Also von Fichte und Co. würde ich die Finger lassen. Zu weich. Jede Verschraubung wird sich da eindrücken und anschlißend ist die Lasur dann nicht mehr dicht usw. 

Meine Trollingbar ist aus POM. Pflegeleichter geht es nicht mehr. Hab Sie jetzt seit 6 Jahren drauf und würde jederzeit wieder zu POM greifen.
Im Gegensatz zu seewasserfestem Aluminium und V4A sind POM oder Holz auch für "normalbegabte" noch gut zu bearbeiten. 

Grüße!


----------



## Team Ahnungslos (10. Januar 2014)

*AW: Holzreeling für Downrigger*

So hier mal meine Reling . 
Reling ist erhöht , oben drauf Teakholz .
Zwei bis dreimal im Jahr einölen und gut is. 
Gruß


----------



## Walleyehunter69 (11. Januar 2014)

*AW: Holzreeling für Downrigger*

Hallo!

Bangkirai Terrassendiele aus dem Baumarkt geht super!
Sauhart, brauchste nur ölen  und ist bei geringer Stärke schon stabil genug, Reeling wird also nicht so klobig.

Gruß 
Walleyehunter69


----------



## Axtwerfer (11. Januar 2014)

*AW: Holzreeling für Downrigger*

Danke für die Tipps ! Nächste Woche zeig ich das Resultat. 

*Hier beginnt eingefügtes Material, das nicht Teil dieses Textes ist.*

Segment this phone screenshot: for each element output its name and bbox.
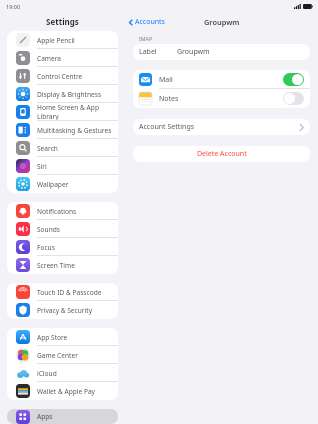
staticText: Home Screen & App Library xyxy=(37,103,118,121)
button[interactable]: Siri xyxy=(7,157,118,175)
button[interactable]: Notifications xyxy=(7,202,118,220)
button[interactable]: Account Settings xyxy=(133,119,310,135)
other: More xyxy=(299,123,304,132)
button[interactable]: Multitasking & Gestures xyxy=(7,121,118,139)
staticText: 19:00 xyxy=(6,3,21,10)
staticText: Multitasking & Gestures xyxy=(37,126,112,135)
button[interactable]: App Store xyxy=(7,328,118,346)
button[interactable]: Notes xyxy=(133,89,310,108)
staticText: Siri xyxy=(37,162,47,171)
button[interactable]: Home Screen & App Library xyxy=(7,103,118,121)
staticText: iCloud xyxy=(37,369,57,378)
staticText: Account Settings xyxy=(139,122,195,132)
staticText: Settings xyxy=(46,16,79,27)
staticText: Camera xyxy=(37,54,62,63)
button[interactable]: iCloud xyxy=(7,364,118,382)
button[interactable]: Apple Pencil xyxy=(7,31,118,49)
button[interactable]: Focus xyxy=(7,238,118,256)
staticText: Focus xyxy=(37,243,55,252)
button[interactable]: Display & Brightness xyxy=(7,85,118,103)
button[interactable]: Wallpaper xyxy=(7,175,118,193)
staticText: Accounts xyxy=(135,17,165,27)
staticText: Game Center xyxy=(37,351,78,360)
staticText: Mail xyxy=(159,75,173,85)
staticText: Privacy & Security xyxy=(37,306,92,315)
button[interactable]: Accounts xyxy=(125,15,169,29)
staticText: Delete Account xyxy=(197,149,247,159)
staticText: Notes xyxy=(159,94,179,104)
staticText: App Store xyxy=(37,333,68,342)
button[interactable]: Apps xyxy=(7,409,118,424)
button[interactable]: On xyxy=(283,73,304,86)
button[interactable]: Screen Time xyxy=(7,256,118,274)
staticText: Screen Time xyxy=(37,261,75,270)
staticText: Sounds xyxy=(37,225,60,234)
staticText: Wallpaper xyxy=(37,180,69,189)
staticText: IMAP xyxy=(139,35,153,42)
staticText: Apps xyxy=(37,412,53,421)
staticText: Label xyxy=(139,47,157,57)
button[interactable]: Search xyxy=(7,139,118,157)
button[interactable]: Mail xyxy=(133,70,310,89)
button[interactable]: Privacy & Security xyxy=(7,301,118,319)
staticText: Control Centre xyxy=(37,72,83,81)
button[interactable]: Camera xyxy=(7,49,118,67)
staticText: Apple Pencil xyxy=(37,36,75,45)
button[interactable]: Touch ID & Passcode xyxy=(7,283,118,301)
button[interactable]: Label xyxy=(133,44,310,60)
staticText: Wallet & Apple Pay xyxy=(37,387,95,396)
button[interactable]: Sounds xyxy=(7,220,118,238)
button[interactable]: Wallet & Apple Pay xyxy=(7,382,118,400)
staticText: Search xyxy=(37,144,58,153)
staticText: Groupwm xyxy=(177,47,210,57)
staticText: Notifications xyxy=(37,207,77,216)
button[interactable]: Delete Account xyxy=(133,146,310,162)
button[interactable]: Control Centre xyxy=(7,67,118,85)
staticText: Display & Brightness xyxy=(37,90,102,99)
staticText: Touch ID & Passcode xyxy=(37,288,102,297)
button[interactable]: Game Center xyxy=(7,346,118,364)
staticText: Groupwm xyxy=(204,17,240,27)
button[interactable]: Off xyxy=(283,92,304,105)
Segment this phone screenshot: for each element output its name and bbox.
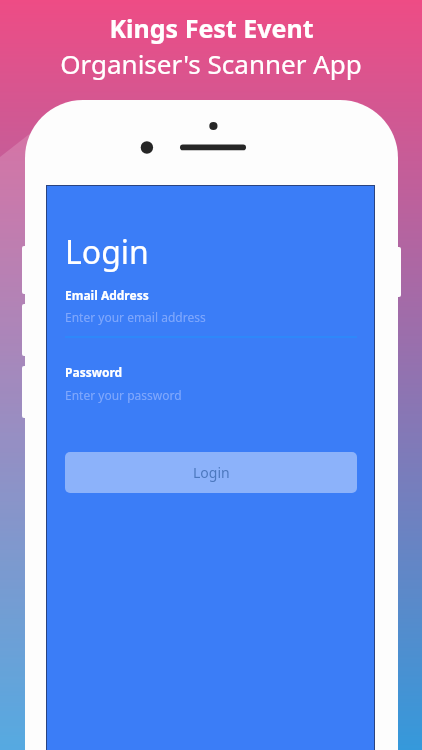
button[interactable]: Email Address <box>65 285 357 338</box>
staticText: Email Address <box>65 287 149 303</box>
button[interactable]: Password <box>65 362 357 415</box>
staticText: Organiser's Scanner App <box>60 46 362 81</box>
button[interactable]: Login <box>65 452 357 493</box>
staticText: Enter your password <box>65 387 182 403</box>
staticText: Kings Fest Event <box>109 11 314 45</box>
staticText: Password <box>65 364 123 380</box>
staticText: Login <box>65 230 149 274</box>
staticText: Login <box>193 463 230 482</box>
staticText: Enter your email address <box>65 309 206 325</box>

Team Ahnungslos : Da hast Du Dir aber Mühe gegeben,#6 naja ne gut eingerichtete Werkstatt haste ja.  Woher hast Du denn das schöne Filetierbrett ? Auch selber gemacht ?


----------



## Team Ahnungslos (11. Januar 2014)

*AW: Holzreeling für Downrigger*

Jau , das ist auch Eigenbau . Unten sind zwei runde Pom Stücke schräg angeschraubt und die werden dann in den Rutenhaltern versenkt .
Gruß


----------



## Marco74 (12. Januar 2014)

*AW: Holzreeling für Downrigger*

@ Axtwerfer: Hast du schon Erfahrung im Trolling?
Es ist meistens leichter, die Fische im über das Heck zu Keschern.
Das wiederrum ist mit einem unverbauten Heck einfacher.
Es gibt viele Angler, die haben eine Trollingbar, viele andere (dazu gehöre ich) haben keine.
Eigentlich benötigst du doch nur zwei Sockel für deine Rigger und eine Reling für die Seiten.
Nur so als Denkanstoss, falls du noch nicht begonnen hast...


----------



## Axtwerfer (12. Januar 2014)

*AW: Holzreeling für Downrigger*



Marco74 schrieb:


> @ Axtwerfer: Hast du schon Erfahrung im Trolling?
> Es ist meistens leichter, die Fische im über das Heck zu Keschern.
> Das wiederrum ist mit einem unverbauten Heck einfacher.
> Es gibt viele Angler, die haben eine Trollingbar, viele andere (dazu gehöre ich) haben keine.
> ...



Daran habe ich auch gedacht, deswegen wird auf höhe des Motors das Brett auch abgesägt und mit einem Scharnier verbunden, welches dann nach belieben  z.b. beim Keschern o.ä. hochgeklappt werden kann.:m


----------



## cohosalmon (14. Januar 2014)

*AW: Holzreeling für Downrigger*

Warum nochmal montierst Du die DR nicht auf der seitlichen Bordwand? Da muss doch was gehen!? Es gibt von Scotty allerlei Montiervarianten und hunderte Bauteile fuer die verschiedensten Montierplaetze am Boot. Meine Seitenbordwand war z.B. nicht breit genug fuer den Scotty DR Lagerteller. Ich habe dann ein Scotty L Befestigungswinkel an die Seitenbordwand vertikal montiert was die DR fixiert waehrend der horizontale L Teil auf der Bordwand aufliegt und somit den groessten Teil des DR Gewichtes traegt. Haelt seit vielen Jahren prima. Ich finde DR lassen sich besser an den Seiten bedienen als ueber das Heck.


----------